Já naveguei em barcos de papel

Recentemente uma empresa de softwares escondeu um prêmio dentro de seus termos de uso para aqueles que desejassem usar seus programas. Entre as cláusulas do contrato virtual uma frase avisava que o primeiro a reclamar um pagamento junto à empresa receberia mil dólares. Foram necessários mais de cinco meses para alguém se pronunciar e receber a grana ‘fácil’.
No metro de Washington, o famoso violinista americano Joshua Bell tocou durante 45 minutos seu violino Stradivarius de 1713, avaliado em US$ 3,5 milhões. Bell, que vestia cala jeans e uma camiseta simples, não despertou a atenção dos milhares que passavam por aí: todos seguiram seus caminhos sem imaginarem que, alguns dias antes, pessoas haviam pago mais de cinco mil dólares para assistirem esse mesmo Joshua Bell.

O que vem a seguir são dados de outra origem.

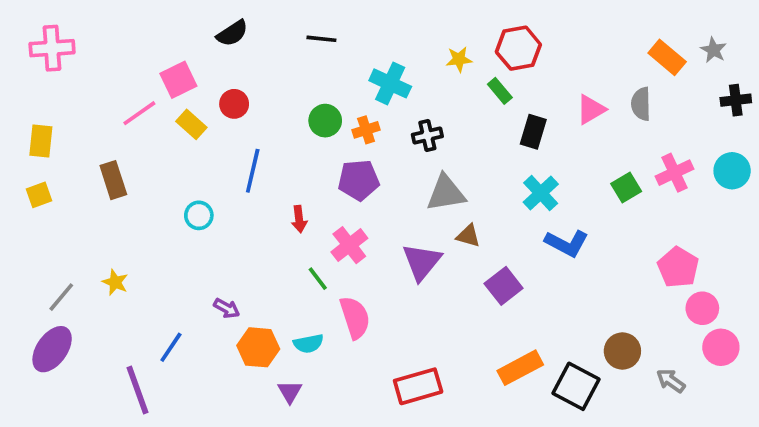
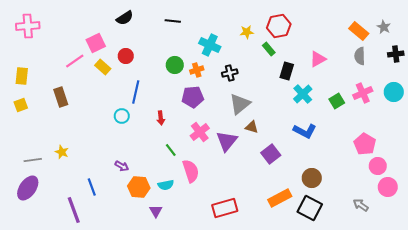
gray semicircle: (641, 104) -> (360, 56), moved
gray triangle: (446, 193) -> (240, 104), turned -30
cyan cross: (541, 193) -> (303, 94), moved
cyan circle: (199, 215) -> (122, 116), moved
pink cross: (349, 245) -> (200, 132), moved
gray line: (61, 297) -> (33, 160), turned 42
blue line: (171, 347) -> (92, 187), turned -54
brown circle: (622, 351) -> (312, 178), moved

Paro observar uma garotinha e sua boneca. O brinquedo não é novo, o cabelo cheio de nós e vejo que falta uma parte da perna, mas nada que impeça a garota de saltitar feliz enquanto seus pais observam as vitrines. Questiono-me: Quanto tempo resta à boneca de rosto riscado e membros tortos? Quanto tempo levará para que a garotinha se contamine com a grandeza estapafúrdia desse mundo excêntrico dos adultos?
Ainda contemplamos um belo nascer do sol, um final de tarde de céu anilado, um inverno chuvoso sob as cobertas... Mas é tão passageiro o conforto, dura o espaço de um respirar profundo. Nada dura mais do que segundos e qualquer minuto de contemplação já nos ressoa exageradamente como perda de tempo.
Nos últimos 20 anos, nosso tempo médio em frente a TV passou de 30 minutos para 3 horas por dia. Na internet, a média brasileira é de 5 horas diárias – somos ainda os segundos colocados em acessos a vídeos e redes sociais. Mas espere, e aquela pressa toda no trânsito, aquela frase tão entoada: “não tenho tempo”. Será que realmente não o temos ou apenas usamos o tempo que temos muito mal?

Basta uma caminhada pelo centro das grandes cidades para percebermos que o brinquedo simples já não serve mais. Tornamo-nos arredios a tudo que é de graça, como se o consumo material freasse o consumir de nosso corpo durante os anos. Queremos enganar a vida não parando para conversar com ela.
Não há mais espaço para os acasos. Afinal, o que estaria fazendo um músico conceituado em uma parada de ônibus? Ou um escritor renomado a escrever frases em vitrines de lojas? Por que um pintor famoso iria expor suas telas de graça em uma praça pública? Ou mesmo, por que deixar meu filho brincar com seu brinquedo quebrado se posso comprar uma moto movida a bateria para ele?
Leva anos para aprendermos a cultuar um monte de ferro pesando 800kg que queima petróleo – em outras palavras, um carro. Leva outra década para acreditarmos que, quanto mais alto o andar, mais iremos contemplar a vista da cidade. Levam-se muitas noites mal dormidas para, enfim, crermos que acordar às 7h, tomar um café às pressas e retornar para casa às 19h, exauridos, seja a receita de uma velhice cheia de paz. Dá muito trabalho acreditar em tantas mentiras.
Por isso vivemos cansados: não é pelo dia de trabalho, o trânsito caótico, as férias que parecem tão distantes. O que nos cansa mesmo é não acreditarmos nas mentiras que nos ensinaram a repetir todos os dias. Pois, no fundo, queríamos seguir brincando com as coisas simples, olhar os bobos que contemplam vitrines e rir deles. O que dói é saber que, lá dentro, parte de nós ri do que nos tornamos.